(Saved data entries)
☆ ☆ ☆ ☆
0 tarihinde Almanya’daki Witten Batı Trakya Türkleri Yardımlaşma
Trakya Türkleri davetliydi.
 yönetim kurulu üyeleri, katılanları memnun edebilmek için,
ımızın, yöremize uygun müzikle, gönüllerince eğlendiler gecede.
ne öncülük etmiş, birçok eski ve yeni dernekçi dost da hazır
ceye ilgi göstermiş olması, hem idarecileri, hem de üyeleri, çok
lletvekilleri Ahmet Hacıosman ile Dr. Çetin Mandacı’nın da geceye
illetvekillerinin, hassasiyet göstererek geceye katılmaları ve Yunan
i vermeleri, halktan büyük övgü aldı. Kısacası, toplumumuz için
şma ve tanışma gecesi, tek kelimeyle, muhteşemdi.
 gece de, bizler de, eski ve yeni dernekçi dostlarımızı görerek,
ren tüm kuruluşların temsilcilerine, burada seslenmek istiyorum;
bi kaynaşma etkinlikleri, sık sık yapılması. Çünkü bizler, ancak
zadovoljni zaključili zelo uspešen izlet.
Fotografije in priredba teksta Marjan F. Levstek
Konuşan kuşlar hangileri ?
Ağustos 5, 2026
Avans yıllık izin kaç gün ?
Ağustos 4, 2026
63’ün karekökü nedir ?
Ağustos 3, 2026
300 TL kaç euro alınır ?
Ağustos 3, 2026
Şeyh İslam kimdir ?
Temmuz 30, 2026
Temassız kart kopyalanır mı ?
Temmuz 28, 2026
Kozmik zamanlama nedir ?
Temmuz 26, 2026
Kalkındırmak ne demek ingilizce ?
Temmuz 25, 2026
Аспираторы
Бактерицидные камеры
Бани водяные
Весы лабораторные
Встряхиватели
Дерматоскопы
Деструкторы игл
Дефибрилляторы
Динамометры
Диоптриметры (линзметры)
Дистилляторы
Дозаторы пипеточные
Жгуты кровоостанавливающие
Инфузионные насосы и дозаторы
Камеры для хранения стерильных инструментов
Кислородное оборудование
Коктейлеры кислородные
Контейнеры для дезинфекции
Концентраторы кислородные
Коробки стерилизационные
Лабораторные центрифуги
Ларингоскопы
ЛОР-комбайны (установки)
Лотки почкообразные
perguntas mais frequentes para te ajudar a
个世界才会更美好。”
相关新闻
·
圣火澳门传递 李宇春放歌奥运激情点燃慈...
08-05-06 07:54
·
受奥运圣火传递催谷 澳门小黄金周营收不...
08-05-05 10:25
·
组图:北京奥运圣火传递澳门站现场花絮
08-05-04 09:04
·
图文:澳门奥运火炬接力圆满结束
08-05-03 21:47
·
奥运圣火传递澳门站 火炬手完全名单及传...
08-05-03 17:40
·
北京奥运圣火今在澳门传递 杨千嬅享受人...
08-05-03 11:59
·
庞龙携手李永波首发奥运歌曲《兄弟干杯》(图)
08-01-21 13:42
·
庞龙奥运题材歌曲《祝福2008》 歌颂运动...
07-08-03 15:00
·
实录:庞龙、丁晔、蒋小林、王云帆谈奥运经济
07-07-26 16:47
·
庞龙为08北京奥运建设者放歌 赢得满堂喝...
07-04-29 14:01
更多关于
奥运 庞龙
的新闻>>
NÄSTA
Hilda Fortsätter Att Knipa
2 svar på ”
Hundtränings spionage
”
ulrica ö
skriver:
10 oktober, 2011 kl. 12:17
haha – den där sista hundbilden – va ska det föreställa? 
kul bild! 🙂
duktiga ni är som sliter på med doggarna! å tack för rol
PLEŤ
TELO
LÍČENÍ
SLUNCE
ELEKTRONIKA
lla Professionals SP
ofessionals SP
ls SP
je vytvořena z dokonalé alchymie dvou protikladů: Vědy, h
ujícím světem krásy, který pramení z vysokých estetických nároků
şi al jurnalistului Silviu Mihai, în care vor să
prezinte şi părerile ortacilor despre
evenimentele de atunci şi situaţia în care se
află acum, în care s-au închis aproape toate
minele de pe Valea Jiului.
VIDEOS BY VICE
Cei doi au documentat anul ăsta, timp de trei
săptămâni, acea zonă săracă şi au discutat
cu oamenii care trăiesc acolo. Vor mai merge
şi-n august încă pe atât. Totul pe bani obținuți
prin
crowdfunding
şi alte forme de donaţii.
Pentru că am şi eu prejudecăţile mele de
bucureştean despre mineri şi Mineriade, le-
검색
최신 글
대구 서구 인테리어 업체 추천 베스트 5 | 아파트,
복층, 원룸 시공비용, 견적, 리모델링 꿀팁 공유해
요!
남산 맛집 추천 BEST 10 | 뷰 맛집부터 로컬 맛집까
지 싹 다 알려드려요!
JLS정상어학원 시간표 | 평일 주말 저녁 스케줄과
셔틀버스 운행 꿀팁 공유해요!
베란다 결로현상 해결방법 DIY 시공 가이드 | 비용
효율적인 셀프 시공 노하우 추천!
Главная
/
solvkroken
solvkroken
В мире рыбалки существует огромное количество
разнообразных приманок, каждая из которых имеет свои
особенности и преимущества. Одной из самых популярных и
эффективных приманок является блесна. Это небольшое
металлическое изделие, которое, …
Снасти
☆ ☆ ☆ ☆
> [PROBLEM REQUIREMENTS]: Every line of the records containing the word "Ağustos" must appear in the answer.

> [FINISHED EXERCISE]:
Ağustos 5, 2026
Ağustos 4, 2026
Ağustos 3, 2026
Ağustos 3, 2026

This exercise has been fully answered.